▶ [WORK INSTRUCTIONS]: Only one stretch of the records below is wanted: the lines from the one holding "Anasayfa (124, 203)" through the one holding "Beni yeni yazılarda". Return it exactly, both ends included.

▶ [PROVIDED DATA]:
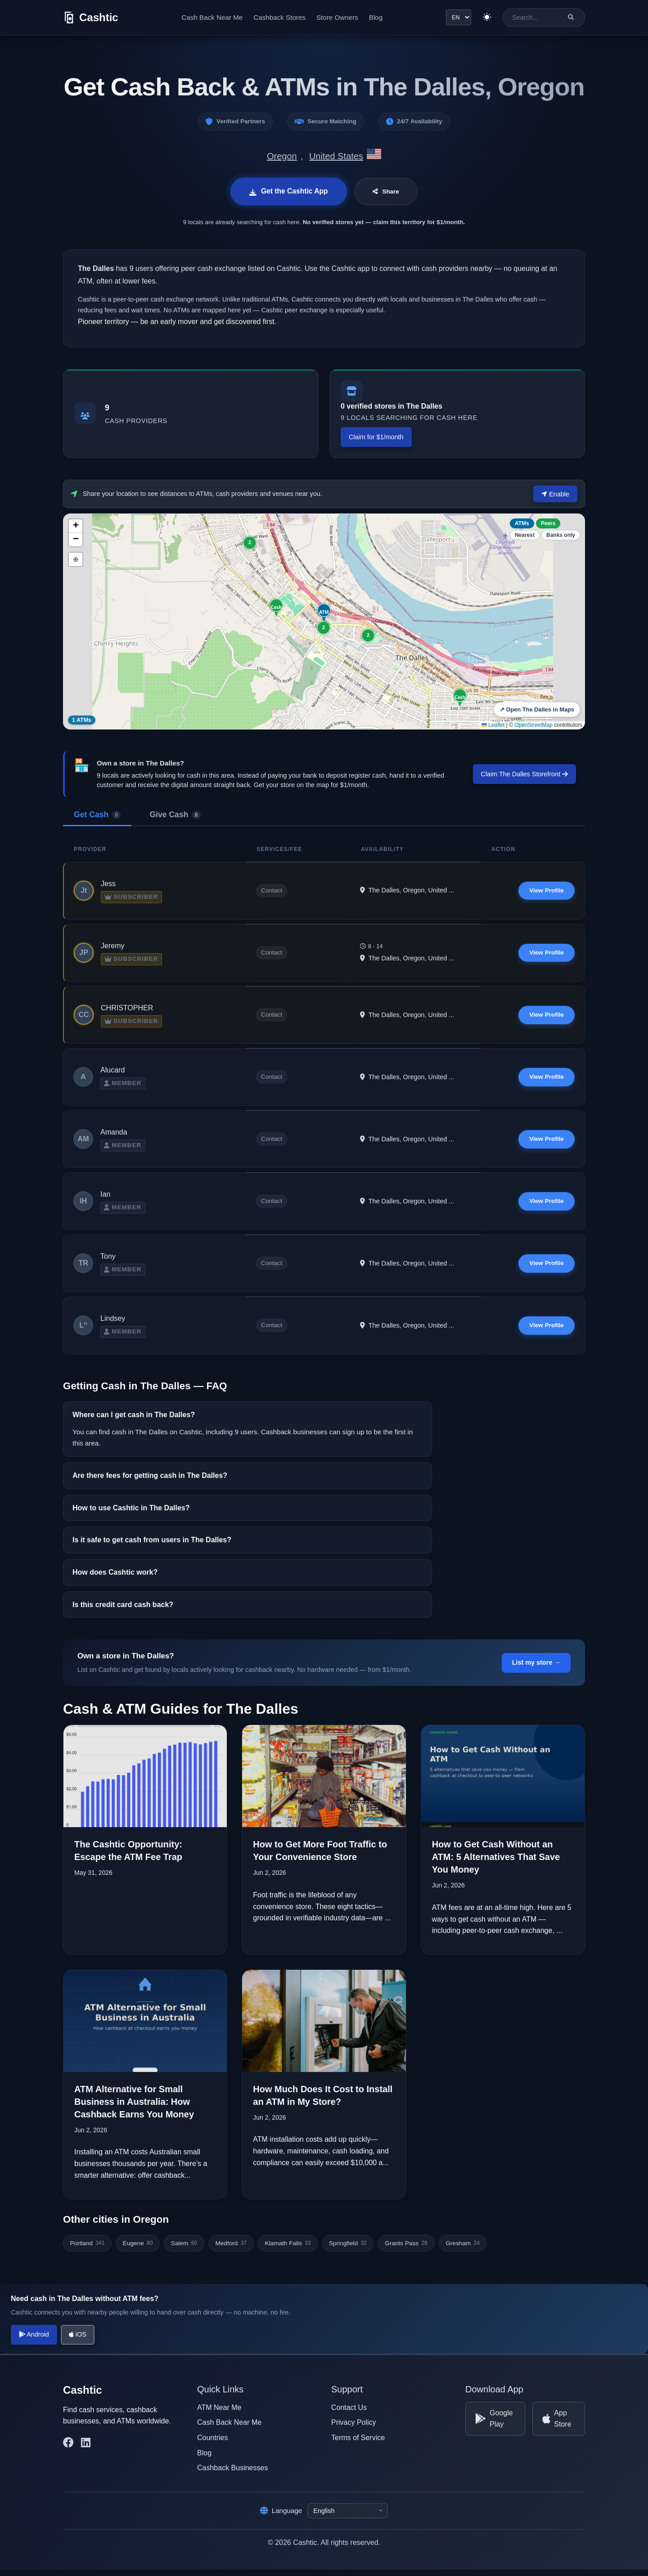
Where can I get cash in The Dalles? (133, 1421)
...
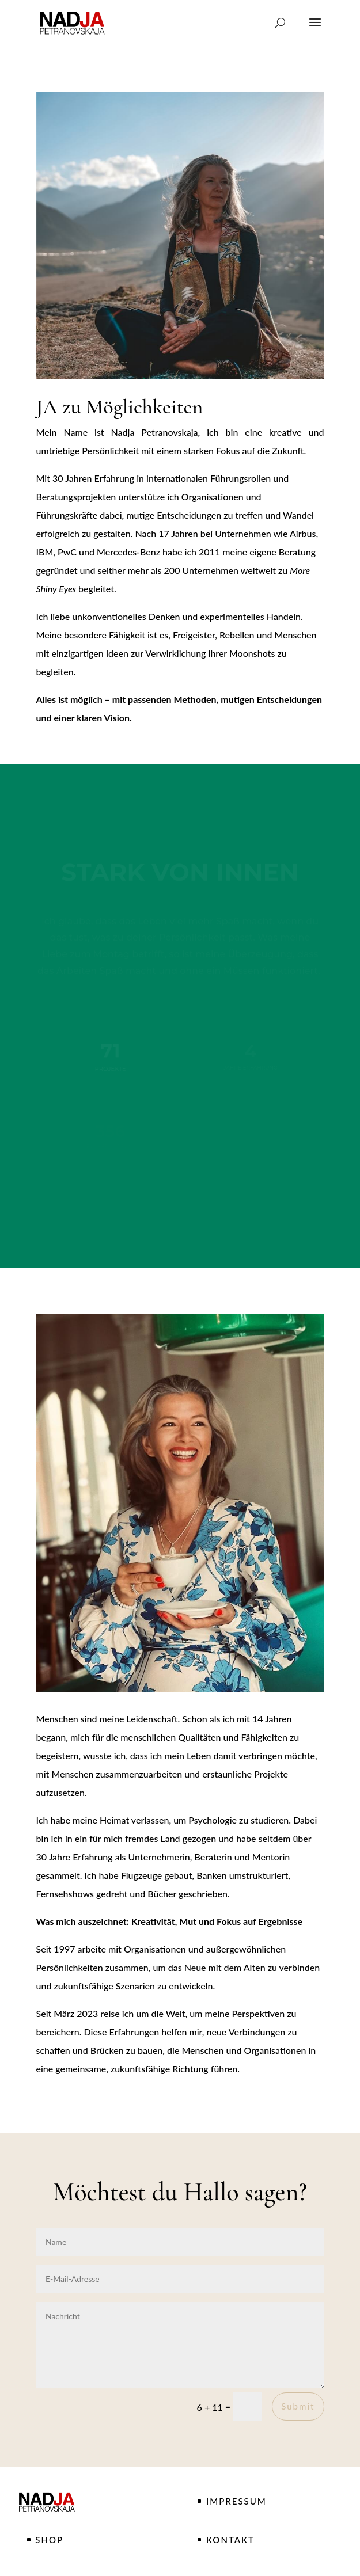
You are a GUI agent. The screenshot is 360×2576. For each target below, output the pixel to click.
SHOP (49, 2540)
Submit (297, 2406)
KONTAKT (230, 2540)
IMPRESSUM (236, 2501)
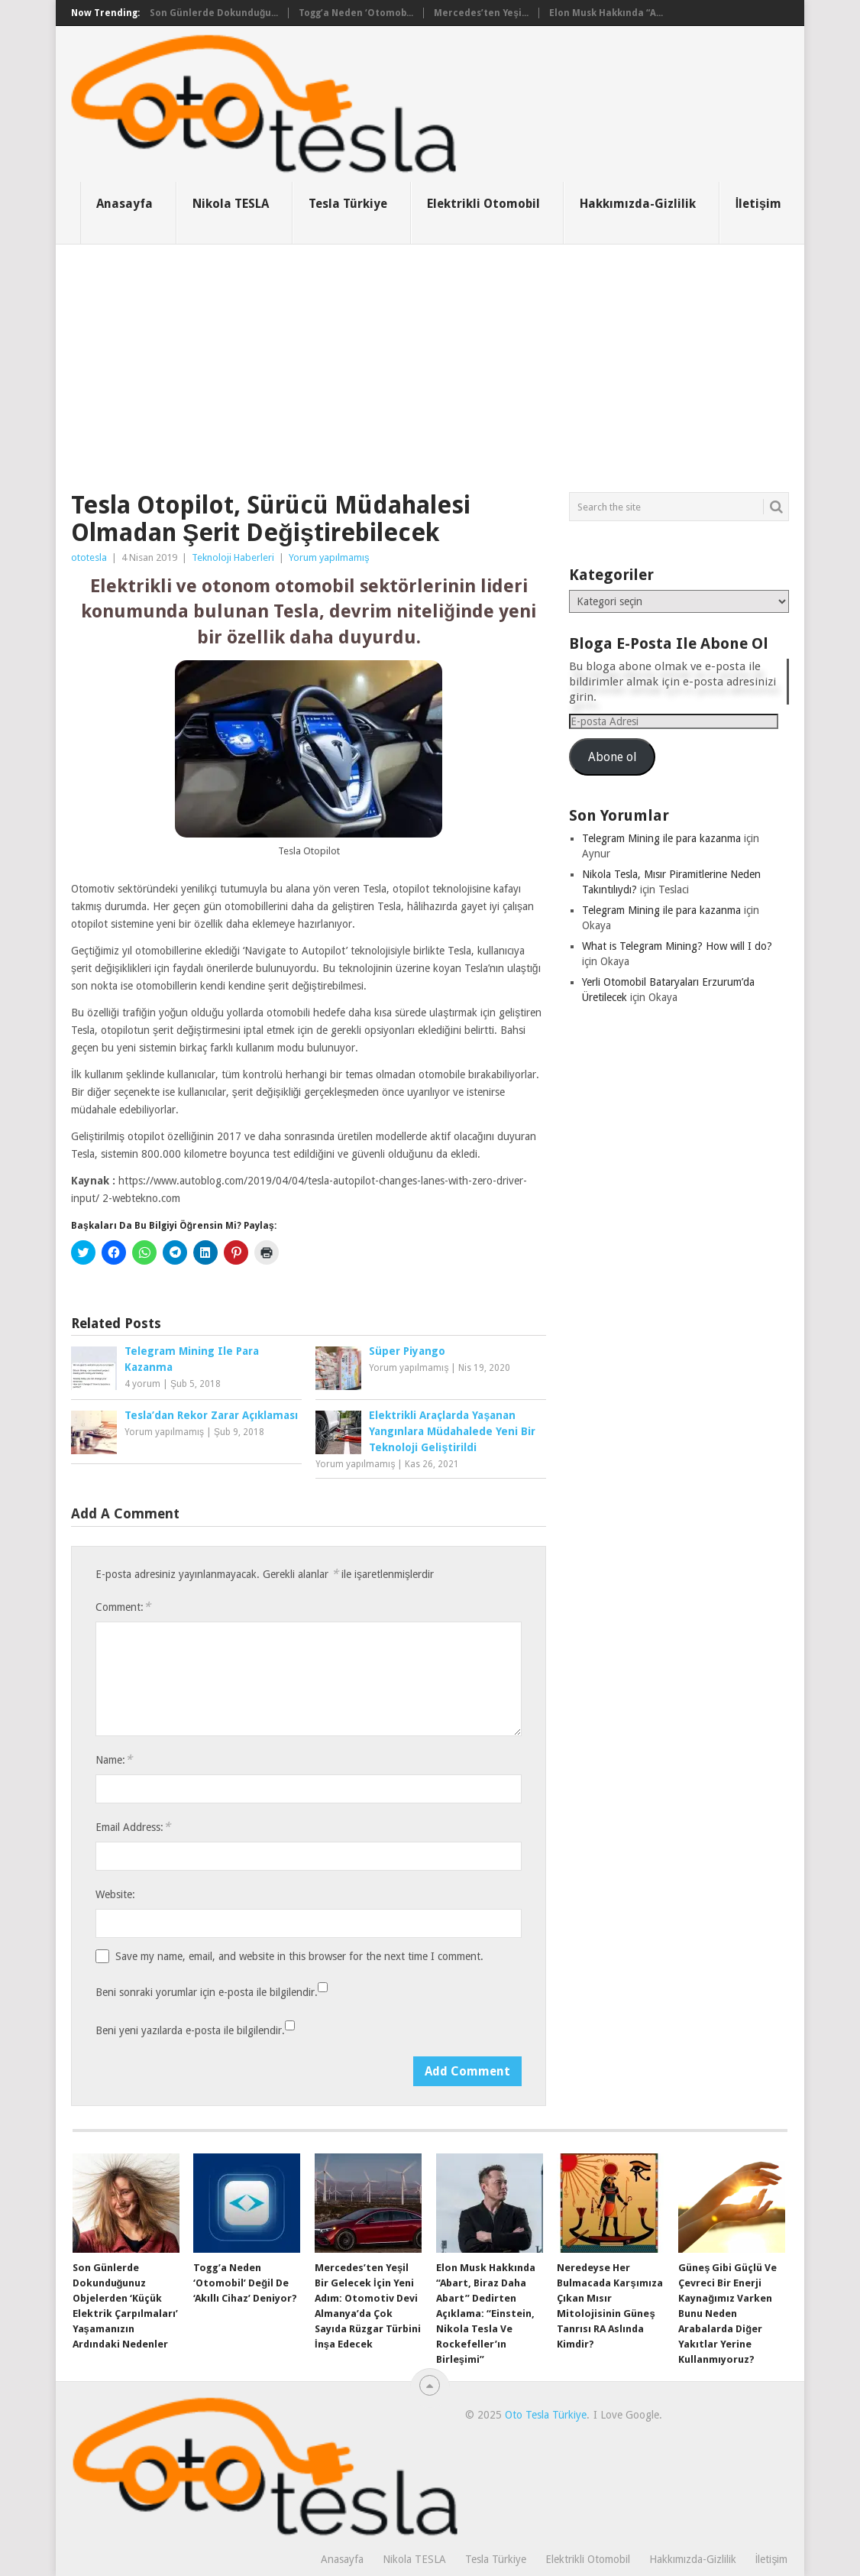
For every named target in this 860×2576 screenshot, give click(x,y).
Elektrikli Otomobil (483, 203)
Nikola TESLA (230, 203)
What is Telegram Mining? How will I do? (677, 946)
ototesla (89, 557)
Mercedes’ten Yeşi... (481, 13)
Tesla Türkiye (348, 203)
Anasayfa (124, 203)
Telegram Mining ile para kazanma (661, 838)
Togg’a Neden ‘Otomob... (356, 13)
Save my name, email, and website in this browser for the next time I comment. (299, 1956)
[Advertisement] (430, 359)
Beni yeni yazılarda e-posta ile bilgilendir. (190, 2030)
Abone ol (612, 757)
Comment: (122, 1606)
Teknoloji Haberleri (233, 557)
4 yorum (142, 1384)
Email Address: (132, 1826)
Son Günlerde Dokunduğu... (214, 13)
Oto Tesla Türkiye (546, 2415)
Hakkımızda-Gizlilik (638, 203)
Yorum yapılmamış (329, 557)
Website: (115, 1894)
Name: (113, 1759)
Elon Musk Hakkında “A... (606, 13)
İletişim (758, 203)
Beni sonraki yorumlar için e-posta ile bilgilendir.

▶ [EXERCISE RESULT]:
Anasayfa (124, 203)
Telegram Mining ile para kazanma (661, 838)
Togg’a Neden ‘Otomob... (356, 13)
Save my name, email, and website in this browser for the next time I comment. (299, 1956)
[Advertisement] (430, 359)
Beni yeni yazılarda e-posta ile bilgilendir. (190, 2030)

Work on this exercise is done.